[Records from a data source]

◇ ◇ ◇ ◇ ◇

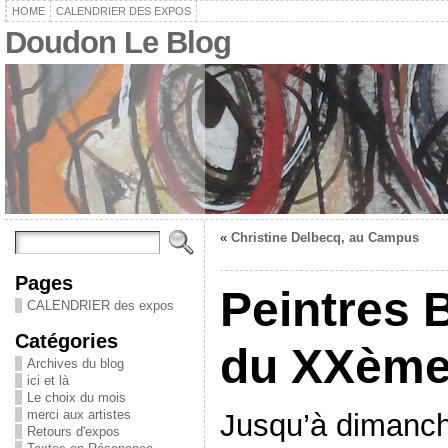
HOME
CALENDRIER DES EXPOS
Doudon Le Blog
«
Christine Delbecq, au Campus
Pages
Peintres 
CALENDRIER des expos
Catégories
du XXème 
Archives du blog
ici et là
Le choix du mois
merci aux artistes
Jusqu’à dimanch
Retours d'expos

◇ ◇ ◇ ◇ ◇

PROBLEM TO SOLVE
Look through the entries. Copy out each line with "CALENDRIER" in it.

EXPECTED OUTPUT
CALENDRIER DES EXPOS
CALENDRIER des expos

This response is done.